EBITDA Calculator: Earnings Before Interest, Taxes, Depreciation & Amortization

The EBITDA Calculator computes Earnings Before Interest, Taxes, Depreciation, and Amortization from your income statement inputs — net income, interest expense, tax provision, depreciation, and amortization. It also calculates EBITDA margin (EBITDA as a percentage of revenue) and, with an enterprise value input, the EV/EBITDA multiple — the most widely used business valuation benchmark in M&A transactions.
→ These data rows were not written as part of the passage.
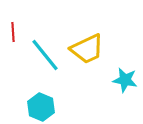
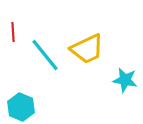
cyan hexagon: moved 20 px left
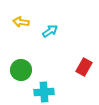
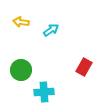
cyan arrow: moved 1 px right, 1 px up
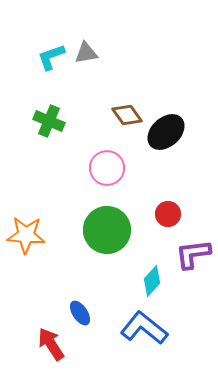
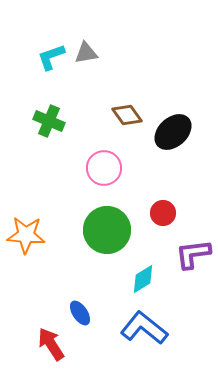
black ellipse: moved 7 px right
pink circle: moved 3 px left
red circle: moved 5 px left, 1 px up
cyan diamond: moved 9 px left, 2 px up; rotated 16 degrees clockwise
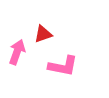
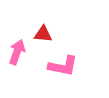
red triangle: rotated 24 degrees clockwise
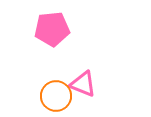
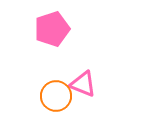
pink pentagon: rotated 12 degrees counterclockwise
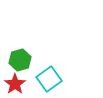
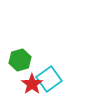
red star: moved 17 px right
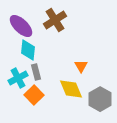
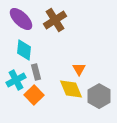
purple ellipse: moved 7 px up
cyan diamond: moved 4 px left
orange triangle: moved 2 px left, 3 px down
cyan cross: moved 2 px left, 2 px down
gray hexagon: moved 1 px left, 3 px up
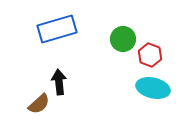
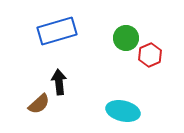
blue rectangle: moved 2 px down
green circle: moved 3 px right, 1 px up
red hexagon: rotated 15 degrees clockwise
cyan ellipse: moved 30 px left, 23 px down
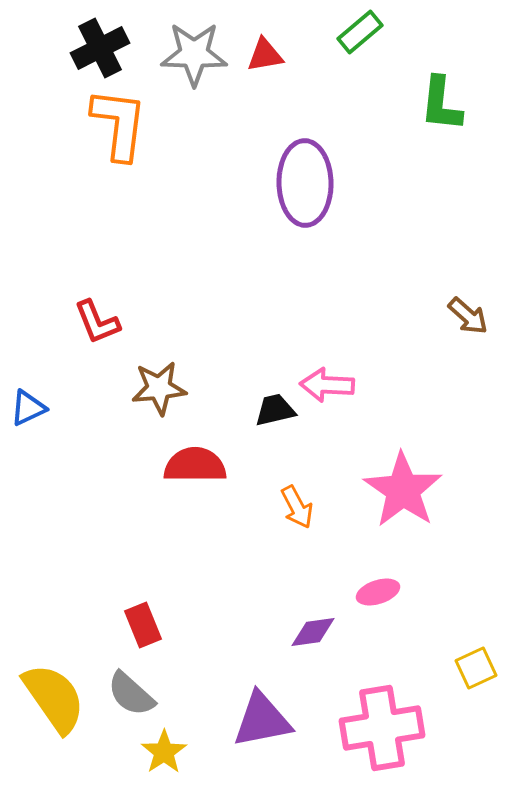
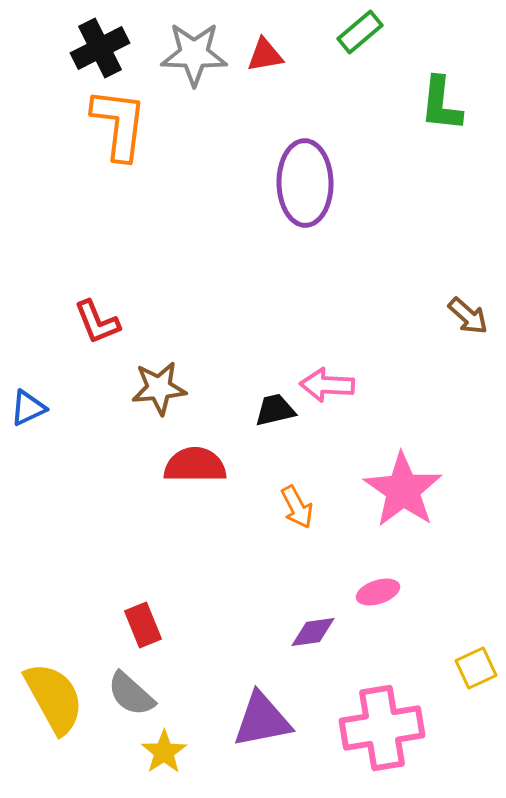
yellow semicircle: rotated 6 degrees clockwise
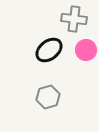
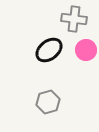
gray hexagon: moved 5 px down
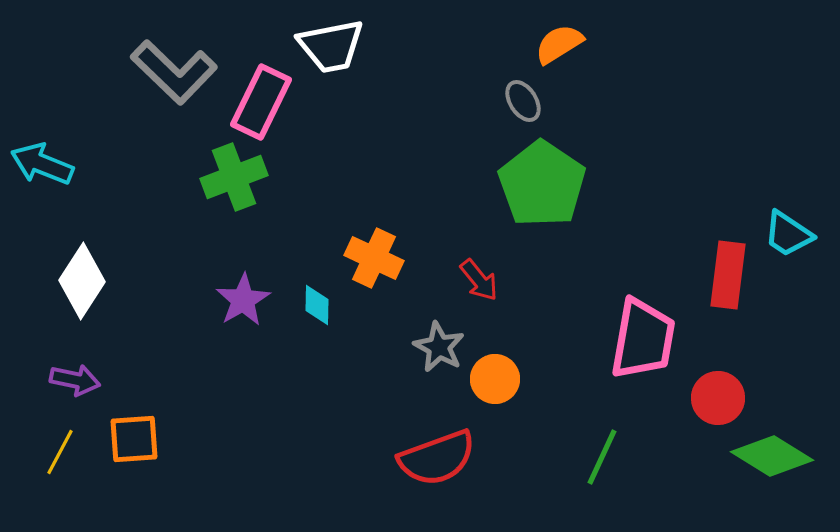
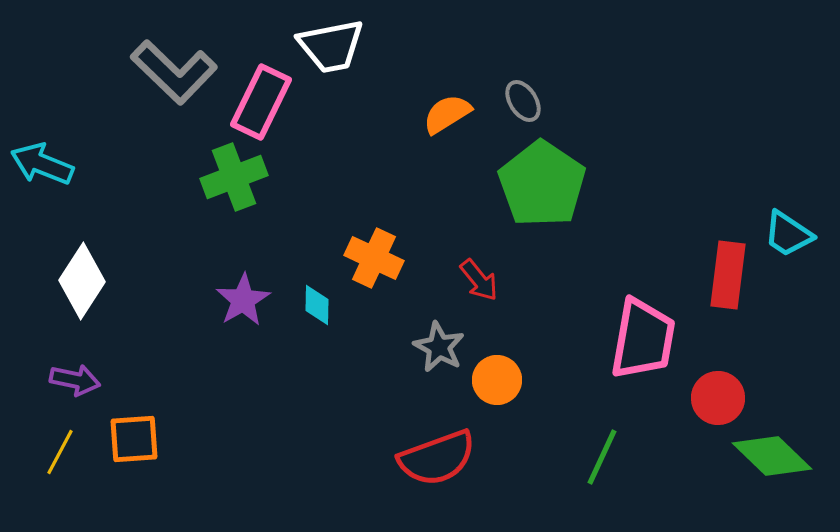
orange semicircle: moved 112 px left, 70 px down
orange circle: moved 2 px right, 1 px down
green diamond: rotated 12 degrees clockwise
EBITDA emerged as a valuation tool in the 1980s leveraged buyout era because it approximates the operating cash-generating ability of a business independent of its capital structure (debt), tax jurisdiction, and accounting policies around depreciation. When comparing two similar businesses — one with heavy debt (and therefore high interest expense) and one with none — EBITDA strips away the financing difference to reveal the underlying operating performance.

Where EBITDA is used:

  • Business valuations and M&A: The most common transaction metric for private companies. According to IBBA's BizComps database, most small-to-mid-market private business transactions close at 3–8× EBITDA, depending on industry, size, and growth rate.
  • Bank lending: Senior lenders use Debt/EBITDA ratios to assess leverage — most banks cap total debt at 3–4× EBITDA for business acquisition loans.
  • Management performance tracking: Management teams use EBITDA and EBITDA margin to measure operational performance without the noise of capital structure and tax decisions.
  • Public company analysis: Investment analysts use EV/EBITDA to compare companies across capital structures. The SEC EDGAR 10-K filings often include EBITDA reconciliations in non-GAAP disclosures.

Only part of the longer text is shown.